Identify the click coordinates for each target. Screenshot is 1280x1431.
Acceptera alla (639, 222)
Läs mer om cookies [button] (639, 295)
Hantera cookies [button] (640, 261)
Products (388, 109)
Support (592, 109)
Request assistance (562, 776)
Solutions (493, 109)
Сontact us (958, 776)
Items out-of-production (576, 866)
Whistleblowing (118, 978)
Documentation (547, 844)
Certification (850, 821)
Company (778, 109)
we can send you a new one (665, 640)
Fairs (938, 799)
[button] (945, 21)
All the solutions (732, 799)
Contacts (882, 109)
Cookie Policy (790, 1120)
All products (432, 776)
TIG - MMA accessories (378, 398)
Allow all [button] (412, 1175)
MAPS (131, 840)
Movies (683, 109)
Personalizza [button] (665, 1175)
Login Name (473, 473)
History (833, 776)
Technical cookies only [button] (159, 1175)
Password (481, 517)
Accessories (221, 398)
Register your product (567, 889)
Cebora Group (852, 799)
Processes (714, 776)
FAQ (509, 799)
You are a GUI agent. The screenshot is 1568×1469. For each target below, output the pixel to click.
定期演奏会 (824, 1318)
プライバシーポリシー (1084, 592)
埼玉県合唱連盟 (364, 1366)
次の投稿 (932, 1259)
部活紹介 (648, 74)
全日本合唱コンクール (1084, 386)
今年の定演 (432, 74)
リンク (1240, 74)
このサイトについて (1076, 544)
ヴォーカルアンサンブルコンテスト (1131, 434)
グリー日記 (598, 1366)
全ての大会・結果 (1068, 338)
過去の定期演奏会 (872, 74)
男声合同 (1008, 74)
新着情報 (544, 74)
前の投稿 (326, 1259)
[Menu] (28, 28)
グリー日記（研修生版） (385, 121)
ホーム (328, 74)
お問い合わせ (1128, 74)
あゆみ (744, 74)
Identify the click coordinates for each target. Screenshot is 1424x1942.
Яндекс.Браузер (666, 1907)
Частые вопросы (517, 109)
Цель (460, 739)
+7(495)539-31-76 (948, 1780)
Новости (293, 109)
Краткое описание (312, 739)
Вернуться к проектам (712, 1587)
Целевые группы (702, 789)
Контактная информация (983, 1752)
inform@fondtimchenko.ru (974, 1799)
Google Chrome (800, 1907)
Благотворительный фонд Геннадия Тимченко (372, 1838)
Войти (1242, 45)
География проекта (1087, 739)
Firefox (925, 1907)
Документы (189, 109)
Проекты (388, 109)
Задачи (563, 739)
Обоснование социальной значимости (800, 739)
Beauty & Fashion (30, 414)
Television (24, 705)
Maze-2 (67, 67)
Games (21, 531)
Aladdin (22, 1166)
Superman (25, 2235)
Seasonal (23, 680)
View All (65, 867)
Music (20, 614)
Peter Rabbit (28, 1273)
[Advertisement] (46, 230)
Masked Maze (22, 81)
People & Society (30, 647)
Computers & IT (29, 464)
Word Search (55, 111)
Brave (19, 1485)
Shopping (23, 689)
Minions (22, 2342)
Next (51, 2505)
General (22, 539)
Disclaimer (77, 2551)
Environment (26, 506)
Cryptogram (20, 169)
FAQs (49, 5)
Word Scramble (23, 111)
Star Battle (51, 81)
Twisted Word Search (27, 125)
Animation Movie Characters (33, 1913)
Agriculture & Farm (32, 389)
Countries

★ ★ ★ ★ ★ ★ ★

## Requirement
Beginning at the line with "You are a GUI" and stopping after the line with "Brave (19, 1485)", please write out every line of the data above exactly and nothing else.

## Exercise answer
You are a GUI agent. The screenshot is 1568×1469. For each target below, output the pixel to click.
定期演奏会 (824, 1318)
プライバシーポリシー (1084, 592)
埼玉県合唱連盟 (364, 1366)
次の投稿 (932, 1259)
部活紹介 (648, 74)
全日本合唱コンクール (1084, 386)
今年の定演 (432, 74)
リンク (1240, 74)
このサイトについて (1076, 544)
ヴォーカルアンサンブルコンテスト (1131, 434)
グリー日記 (598, 1366)
全ての大会・結果 (1068, 338)
過去の定期演奏会 (872, 74)
男声合同 (1008, 74)
新着情報 (544, 74)
前の投稿 (326, 1259)
[Menu] (28, 28)
グリー日記（研修生版） (385, 121)
ホーム (328, 74)
お問い合わせ (1128, 74)
あゆみ (744, 74)
Identify the click coordinates for each target. Screenshot is 1424x1942.
Яндекс.Браузер (666, 1907)
Частые вопросы (517, 109)
Цель (460, 739)
+7(495)539-31-76 (948, 1780)
Новости (293, 109)
Краткое описание (312, 739)
Вернуться к проектам (712, 1587)
Целевые группы (702, 789)
Контактная информация (983, 1752)
inform@fondtimchenko.ru (974, 1799)
Google Chrome (800, 1907)
Благотворительный фонд Геннадия Тимченко (372, 1838)
Войти (1242, 45)
География проекта (1087, 739)
Firefox (925, 1907)
Документы (189, 109)
Проекты (388, 109)
Задачи (563, 739)
Обоснование социальной значимости (800, 739)
Beauty & Fashion (30, 414)
Television (24, 705)
Maze-2 (67, 67)
Games (21, 531)
Aladdin (22, 1166)
Superman (25, 2235)
Seasonal (23, 680)
View All (65, 867)
Music (20, 614)
Peter Rabbit (28, 1273)
[Advertisement] (46, 230)
Masked Maze (22, 81)
People & Society (30, 647)
Computers & IT (29, 464)
Word Search (55, 111)
Brave (19, 1485)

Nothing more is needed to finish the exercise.